A triple alternation (Fig. 9, Plate [VIII.]) occurs on an enamelled brick tile from Nimroud in the British Museum. It is characteristically Assyrian in style, but it does not give that effect of repose and satisfied expectancy which we demand from a pattern, and in this respect we cannot regard it as eminently successful.

If this hypothesis of Dr. March’s of the evolution of the Assyrian anthemion be correct, this pattern is essentially a skeuomorph, but at the same time certain local plant-forms were probably associated with it.
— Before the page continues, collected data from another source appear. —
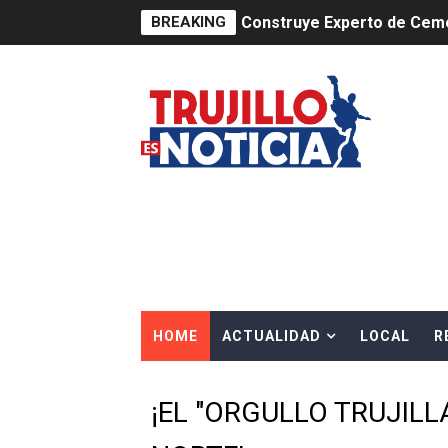
BREAKING
Construye Experto de Ceme
OSIPTEL frente a robo de ce
IPE: Nuevo gobierno debe p
HIDRANDINA ALERTA SOBR
HIDRANDINA ADVIERTE SOB
HASTA EL 2 DE AGOSTO TI
La UDEP aplicará el Test d
HOME
ACTUALIDAD
LOCAL
R
Caja Arequipa lanza tercer
Tres de cada cuatro atenci
¡EL "ORGULLO TRUJILL
OSIPTEL: nueve de cada 10 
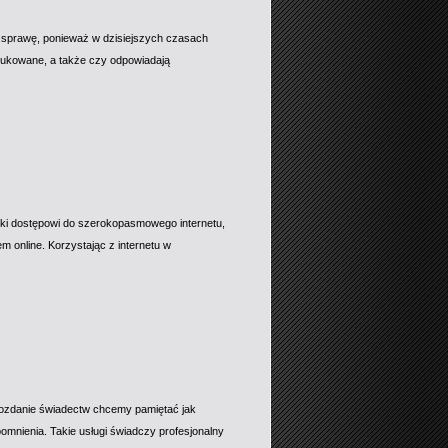
o sprawę, ponieważ w dzisiejszych czasach
odukowane, a także czy odpowiadają
ęki dostępowi do szerokopasmowego internetu,
 online. Korzystając z internetu w
rozdanie świadectw chcemy pamiętać jak
pomnienia. Takie usługi świadczy profesjonalny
Let us now turn to the border pattern (Fig. 8, Plate [VIII.]) of the carved stone thresholds, which are occasionally found in a marvellous state of preservation. Here we have a “knop and flower pattern” which differs as much from the Assyrian style as it resembles that of Egypt. A comparison of this figure with Fig. 12, Plate [VIII.], will convince most people that borrowing has taken place. It is not always easy to determine how far the Assyrian anthemion has been influenced by native foliage or by conventional designs derived from the local flora. In these threshold borders, however, the Egyptian phyllomorph has grown, as Dr. March points out, like a floral parasite on a skeuomorphic basis. As introduced plants frequently overrun a new country and crowd out native forms, so the lusty lotus invaded the field of Assyrian art, and largely supplanted pre-existing phyllomorphs.

To return for a moment to the Egyptian pattern, the “proto-anthemion,” as one may term it, is characterised by the absence of a connecting strand, the buds and flowers springing from a basal line. My friend, Dr. March, with his usual ingenuity, has suggested to me a very plausible explanation of this fact. The Egyptian pattern was phyllomorphic from the beginning, originating in symbolism it was primitively a realistic representation of an erect water-plant.
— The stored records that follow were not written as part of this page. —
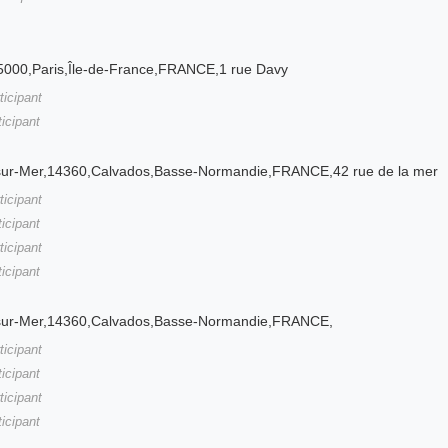
5000,Paris,Île-de-France,FRANCE,1 rue Davy
ticipant
ticipant
e-sur-Mer,14360,Calvados,Basse-Normandie,FRANCE,42 rue de la mer
ticipant
ticipant
ticipant
ticipant
e-sur-Mer,14360,Calvados,Basse-Normandie,FRANCE,
ticipant
ticipant
ticipant
ticipant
Maspero says the decoration of each part of the Egyptian temple was in consonance with its position. The lower parts of the walls were adorned with long stems of lotus or papyrus—bouquets of water-plants emerging from the water.

This then is the solution of the difficulty. The Egyptian anthemion, derived from plants emerging from the water, has as a rule no connecting strand. The Assyrian variety, derived from a tassel-skeuomorph, is never without its looped base line, is primarily pendant, and consists in the earliest stage of plants that are non-aquatic.
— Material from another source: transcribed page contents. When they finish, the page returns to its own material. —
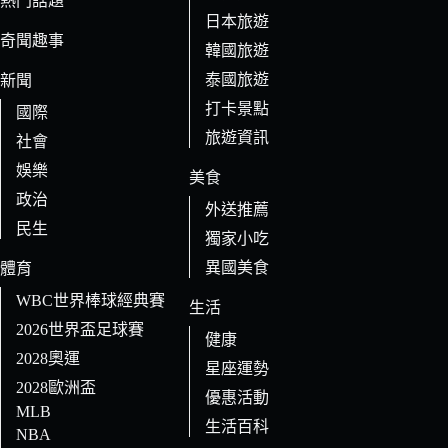
熱門話題
日本旅遊
結
奇聞趣事
果
韓國旅遊
泰國旅遊
新聞
打卡景點
國際
旅遊資訊
社會
娛樂
美食
政治
外送推薦
民生
獨家小吃
異國美食
體育
WBC世界棒球經典賽
生活
2026世界盃足球賽
健康
2028奧運
星座運勢
2028歐洲盃
優惠活動
MLB
生活百科
NBA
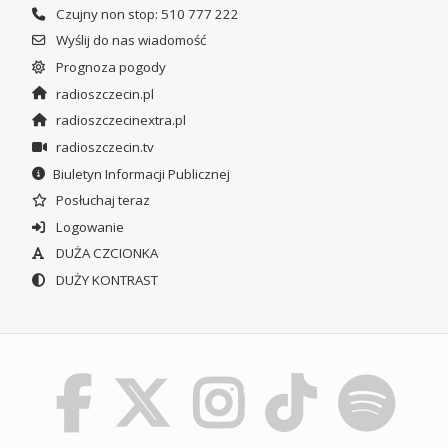
Czujny non stop: 510 777 222
Wyślij do nas wiadomość
Prognoza pogody
radioszczecin.pl
radioszczecinextra.pl
radioszczecin.tv
Biuletyn Informacji Publicznej
Posłuchaj teraz
Logowanie
DUŻA CZCIONKA
DUŻY KONTRAST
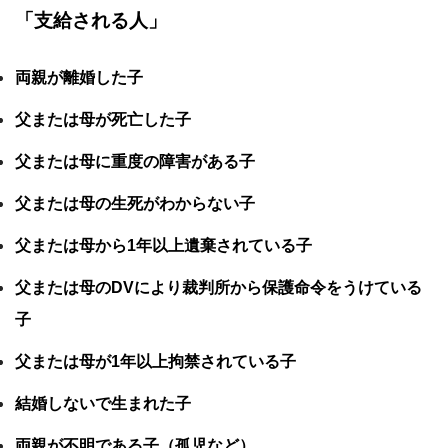
「支給される人」
両親が離婚した子
父または母が死亡した子
父または母に重度の障害がある子
父または母の生死がわからない子
父または母から1年以上遺棄されている子
父または母のDVにより裁判所から保護命令をうけている
子
父または母が1年以上拘禁されている子
結婚しないで生まれた子
両親が不明である子（孤児など）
The rosette (Plate [VIII.], Figs. 4, 8, 10) is usually stated to be an essentially Mesopotamian device, but it is scattered up and down in Egyptian and Mediterranean art. (Figs. [74], [78], [79], [84].) It may be characteristic of Assyria, but it is by no means peculiar to it.

The rosette in Egypt is probably mainly a lotus-motive; the upper end of the yellow-rayed seed-vessel may be regarded as the chief original, but some are undoubtedly fully expanded lotus flowers seen from above or below, or a group of buds or of flowers arranged radially. However conventionalised it may become, the rosette is most constantly associated with the lotus in Egypt, the land of its birth. Their association elsewhere is only to be expected, as there would naturally be a tendency for the rosette to accompany the knop and flower in their migrations.

According to Professor Flinders Petrie,[77] it is even doubtful whether the rosette was truly of vegetable origin. The use of leather-work seemed to have greatly modified the rosette. Its primitive form did not look floral at all, merely a circle with white dotted lines radiating across. Later, there were concentric rings of colours, with the same white dotted lines. The stitched leather theory explained a whole host of peculiar ornaments that could hardly otherwise be understood.